-- MATERIAL FOR THIS EXERCISE follows --
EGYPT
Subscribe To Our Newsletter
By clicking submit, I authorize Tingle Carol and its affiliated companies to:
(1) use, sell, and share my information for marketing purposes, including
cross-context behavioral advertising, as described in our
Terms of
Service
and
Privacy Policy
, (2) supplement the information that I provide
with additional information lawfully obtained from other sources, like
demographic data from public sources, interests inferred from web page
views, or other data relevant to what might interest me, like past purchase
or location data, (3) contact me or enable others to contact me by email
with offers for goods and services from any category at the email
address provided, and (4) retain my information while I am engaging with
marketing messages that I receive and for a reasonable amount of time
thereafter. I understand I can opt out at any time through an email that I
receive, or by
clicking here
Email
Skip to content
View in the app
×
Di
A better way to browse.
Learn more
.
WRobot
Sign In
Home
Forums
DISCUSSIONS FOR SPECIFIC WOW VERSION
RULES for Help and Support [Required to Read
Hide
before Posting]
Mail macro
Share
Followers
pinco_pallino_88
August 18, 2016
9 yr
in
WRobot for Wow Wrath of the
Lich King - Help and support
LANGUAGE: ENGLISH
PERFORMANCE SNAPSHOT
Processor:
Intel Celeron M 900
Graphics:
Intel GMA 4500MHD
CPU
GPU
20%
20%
-- MATERIAL FOR THIS EXERCISE concluded --
-- MATERIAL FOR THIS EXERCISE follows --
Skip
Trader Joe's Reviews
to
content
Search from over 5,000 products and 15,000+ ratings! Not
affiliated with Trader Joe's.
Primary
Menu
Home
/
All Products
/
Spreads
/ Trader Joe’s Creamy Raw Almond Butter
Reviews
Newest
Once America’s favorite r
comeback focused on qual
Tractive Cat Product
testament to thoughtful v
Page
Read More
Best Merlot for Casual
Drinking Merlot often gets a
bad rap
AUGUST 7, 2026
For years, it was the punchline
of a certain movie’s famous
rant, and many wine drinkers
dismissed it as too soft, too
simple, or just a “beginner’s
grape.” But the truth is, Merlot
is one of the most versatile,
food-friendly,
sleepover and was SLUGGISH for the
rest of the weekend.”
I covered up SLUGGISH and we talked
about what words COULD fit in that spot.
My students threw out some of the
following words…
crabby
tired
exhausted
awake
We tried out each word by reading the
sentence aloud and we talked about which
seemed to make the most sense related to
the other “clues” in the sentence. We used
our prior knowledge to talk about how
-- MATERIAL FOR THIS EXERCISE concluded --
Of the entries above, repeat exactly the lines between the line with "I covered up SLUGGISH and we talked" and the line with "our prior knowledge to talk about how", inclusive, and no others.

REPLY TO THE TASK »
I covered up SLUGGISH and we talked
about what words COULD fit in that spot.
My students threw out some of the
following words…
crabby
tired
exhausted
awake
We tried out each word by reading the
sentence aloud and we talked about which
seemed to make the most sense related to
the other “clues” in the sentence. We used
our prior knowledge to talk about how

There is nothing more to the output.